“老何,你送小櫻過去!”武植表情複雜的吩咐了一聲。
何斬應了一聲,人在馬背上,一隻手牽著小櫻的馬轡頭,兩匹馬飛快地奔跑了起來,朝著金豐兒的馬車飛快地追了過去。
“頭兒……”李三思滿臉賤兮兮的笑容望著武植,學著金豐兒的嗓子:“姐夫,你太讓我失望了!哈哈哈……頭兒,你的藥那麽好,為什麽給自己用點?”

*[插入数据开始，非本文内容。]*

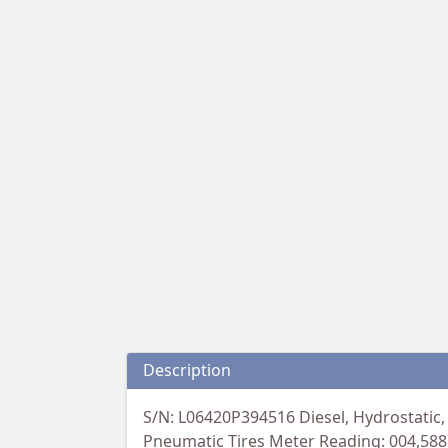
Description
S/N: L06420P394516 Diesel, Hydrostatic, 
Pneumatic Tires Meter Reading: 004,588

武植聽了這話,滿臉複雜之色的看著李三思:“真不是你想的那樣……”
“可為什麽金姑娘要說出這樣的話?誰信?”李三思搖搖頭:“頭兒,我說話做事前,那可都是三思而後行的,大家都是兄弟,實在是沒什麽不好意思的,再說了這藥方不還是你給我的嗎?自個兒用點著怎麽了?”
武植抿了下嘴唇,看著街道盡頭何斬驅馬回來。
“頭兒,金小姐說,世間男人都這樣,她方才說話的語氣重了點,還請你不要放在心上。”
何斬轉述著金豐兒的話。
李三思一聽,眼睛都睜大了眼:“這得是多體貼啊?”
“如果我說,我隻是念了一首詩,你們信嗎?”
“詩?什麽詩兒?”李三思的眼睛都快笑得眯起來了。
“春眠不覺曉,處處聞啼鳥。夜來風雨聲,花落知多少!”
武植一臉感慨,看著瞪大了眼睛的李三思和何斬兩人:“我就問你們,這首詩有什麽問題?”
“哈哈哈……”
結果,兩人被武植這麽一問,直接忍不住仰天大笑了起來。
武植莫名其妙地看著兩人:“正經點,這絕對是一首震驚的不能再正經的詩作了。”
“容我三思一下……”李三思好不容易止住笑聲:“頭兒,我覺得事情絕對沒有這麽簡單,肯定還有其他的詩作?”
武植搖頭:“你先說這首詩有什麽問題,為什麽豐兒聽完之後,立刻就說我是壞人?”